The London-based firm received approval to own 51 per cent of a venture with Qianhai Financial Holdings Co, the China Securities Regulatory Commission said in a statement on Friday. HSBC Qianhai Securities Ltd is expected to start operations that include trading locally listed securities and underwriting initial public offerings by the end of the year, HSBC said in a separate statement.
"China's securities industry reform is taking a big step forward as it's further opening up the market to foreign firms," Richard Cao, a Shenzhen-based analyst at Guotai Junan Securities Co, said by phone. "The regulator's move is paving the way for more foreign banks to own a majority stake." The approval may ignite optimism among other foreign investment banks that have struggled for years to challenge local rivals.
Regulations limiting them to minority stakes in their joint ventures have reduced their sway over key decisions and they've been largely excluded from lucrative businesses such as secondary-market trading in Chinese debt and equities, as well as from managing money for wealthy clients.
The issue of control contributed to JPMorgan Chase & Co.'s decision to sell its stake in JPMorgan First Capital Securities late last year after six years in the venture. Chief Executive Officer Jamie Dimon said on June 5 that the lender is seeking to find a new structure that would eventually give it full control.

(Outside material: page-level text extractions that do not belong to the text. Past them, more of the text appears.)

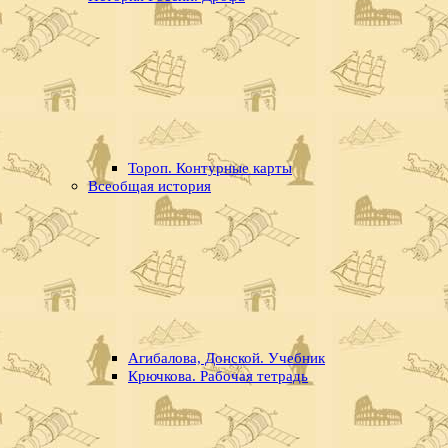
Тороп. Контурные карты
Всеобщая история
Агибалова, Донской. Учебник
Крючкова. Рабочая тетрадь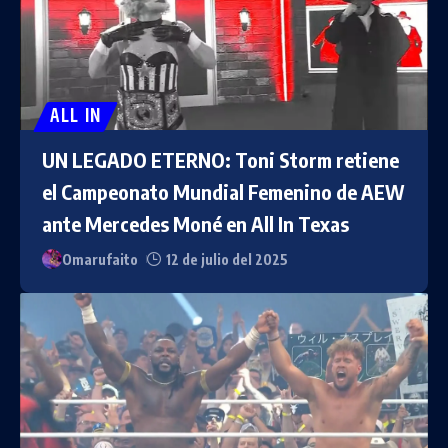
ALL IN
UN LEGADO ETERNO: Toni Storm retiene
el Campeonato Mundial Femenino de AEW
ante Mercedes Moné en All In Texas
Omarufaito
12 de julio del 2025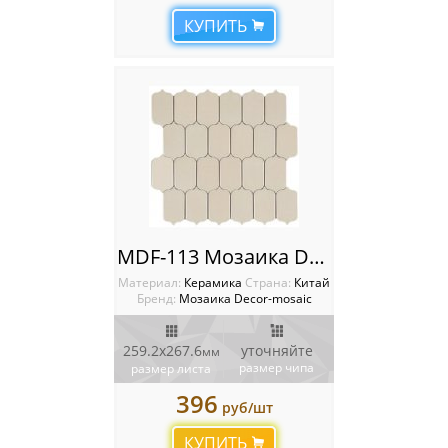
КУПИТЬ
MDF-113 Мозаика Decor-mosaic
Материал:
Керамика
Cтрана:
Китай
Бренд:
Мозаика Decor-mosaic
259.2х267.6
уточняйте
мм
размер чипа
размер листа
396
руб/шт
КУПИТЬ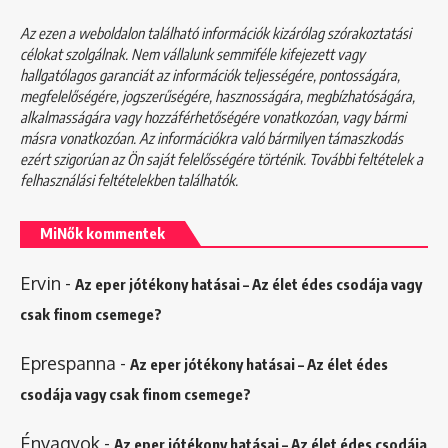
Az ezen a weboldalon található információk kizárólag szórakoztatási
célokat szolgálnak. Nem vállalunk semmiféle kifejezett vagy
hallgatólagos garanciát az információk teljességére, pontosságára,
megfelelőségére, jogszerűségére, hasznosságára, megbízhatóságára,
alkalmasságára vagy hozzáférhetőségére vonatkozóan, vagy bármi
másra vonatkozóan. Az információkra való bármilyen támaszkodás
ezért szigorúan az Ön saját felelősségére történik. További feltételek a
felhasználási feltételekben
találhatók.
MiNők kommentek
Ervin
-
Az eper jótékony hatásai – Az élet édes csodája vagy
csak finom csemege?
Eprespanna
-
Az eper jótékony hatásai – Az élet édes
csodája vagy csak finom csemege?
Énvagyok
-
Az eper jótékony hatásai – Az élet édes csodája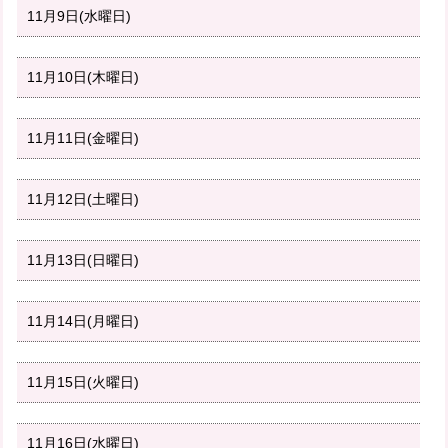
11月9日(水曜日)
11月10日(木曜日)
11月11日(金曜日)
11月12日(土曜日)
11月13日(日曜日)
11月14日(月曜日)
11月15日(火曜日)
11月16日(水曜日)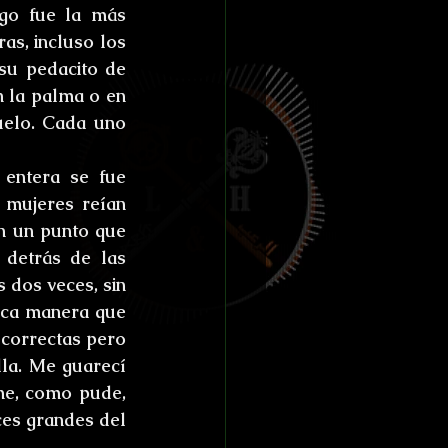
go fue la más 
s, incluso los 
su pedacito de 
n la palma o en 
uelo. Cada uno 
entera se fue 
 mujeres reían 
n un punto que 
detrás de las 
dos veces, sin 
ica manera que 
 correctas pero 
lla. Me guarecí 
e, como pude, 
es grandes del 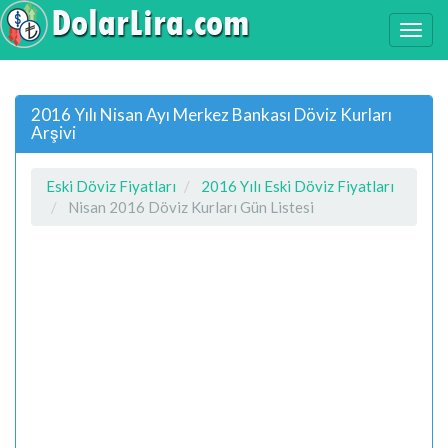
2016 Yılı Nisan Ayı Merkez Bankası Döviz Kurları
Arşivi
Eski Döviz Fiyatları
2016 Yılı Eski Döviz Fiyatları
Nisan 2016 Döviz Kurları Gün Listesi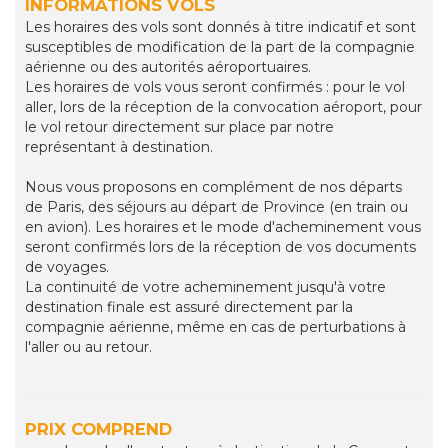
INFORMATIONS VOLS
Les horaires des vols sont donnés à titre indicatif et sont
susceptibles de modification de la part de la compagnie
aérienne ou des autorités aéroportuaires.
Les horaires de vols vous seront confirmés : pour le vol
aller, lors de la réception de la convocation aéroport, pour
le vol retour directement sur place par notre
représentant à destination.
Nous vous proposons en complément de nos départs
de Paris, des séjours au départ de Province (en train ou
en avion). Les horaires et le mode d'acheminement vous
seront confirmés lors de la réception de vos documents
de voyages.
La continuité de votre acheminement jusqu'à votre
destination finale est assuré directement par la
compagnie aérienne, même en cas de perturbations à
l'aller ou au retour.
PRIX COMPREND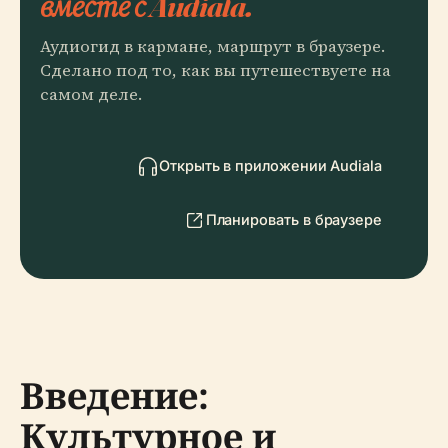
вместе с Audiala.
Аудиогид в кармане, маршрут в браузере.
Сделано под то, как вы путешествуете на
самом деле.
Открыть в приложении Audiala
Планировать в браузере
Введение:
Культурное и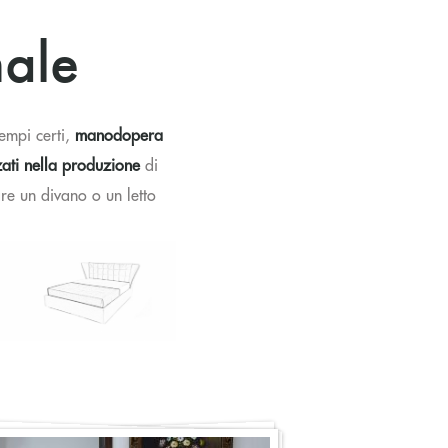
ale
empi certi,
manodopera
zati nella produzione
di
re un divano o un letto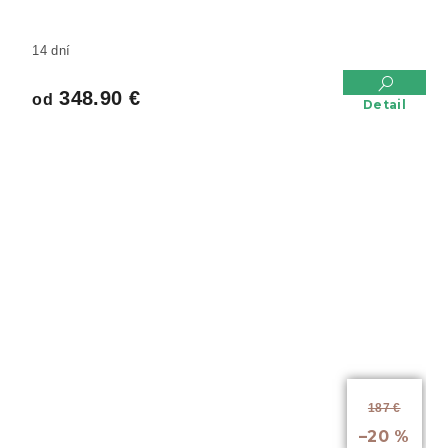
14 dní
348.90 €
od
Detail
od
187 €
až
–20 %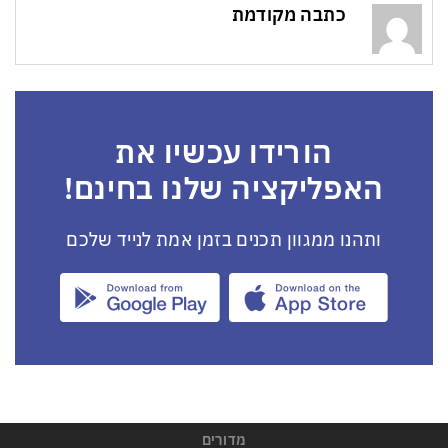
כתבה מקודמת
הורידו עכשיו את
האפליקציה שלנו בחינם!
ותהנו ממגוון תכנים בזמן אמת לנייד שלכם
מדורים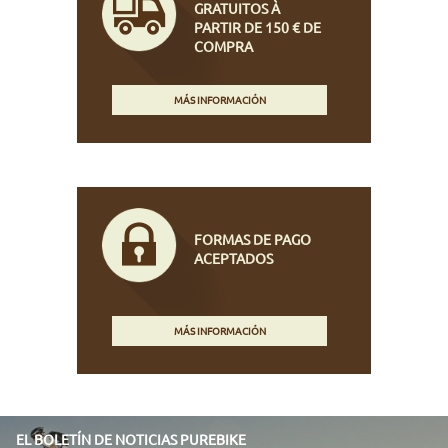
GRATUITOS À
PARTIR DE 150 € DE
COMPRA
MÁS INFORMACIÓN
FORMAS DE PAGO
ACEPTADOS
MÁS INFORMACIÓN
EL BOLETÍN DE NOTICIAS PUREBIKE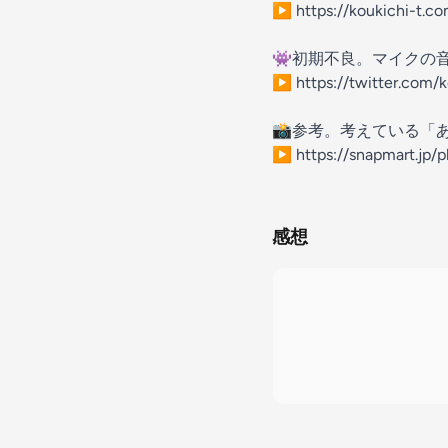
▶︎ https://koukichi-t.c
👾初期不良。マイクの
▶︎ https://twitter.com
📸参考。考えている「
▶︎ https://snapmart.jp
感想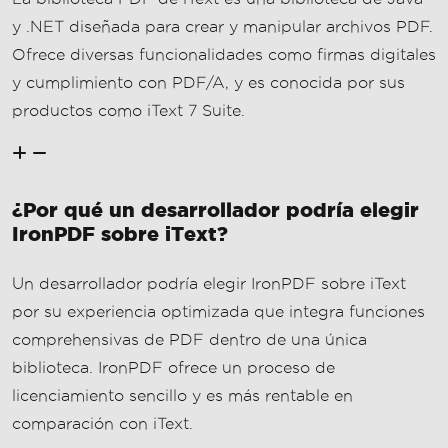
y .NET diseñada para crear y manipular archivos PDF.
Ofrece diversas funcionalidades como firmas digitales
y cumplimiento con PDF/A, y es conocida por sus
productos como iText 7 Suite.
¿Por qué un desarrollador podría elegir
IronPDF sobre iText?
Un desarrollador podría elegir IronPDF sobre iText
por su experiencia optimizada que integra funciones
comprehensivas de PDF dentro de una única
biblioteca. IronPDF ofrece un proceso de
licenciamiento sencillo y es más rentable en
comparación con iText.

HSBC Qianhai will be able to conduct equity research and brokerage activities on locally listed securities, equity and debt underwriting and sponsoring, and advising on domestic and cross-border corporate mergers and acquisitions, HSBC said in its statement.
Chinese officials have signaled in recent months that the government would move to allow greater access for foreign firms to the country's financial industry. Protecting domestic firms from outside competition makes them lazy, People's Bank of China Governor Zhou Xiaochuan said earlier this month.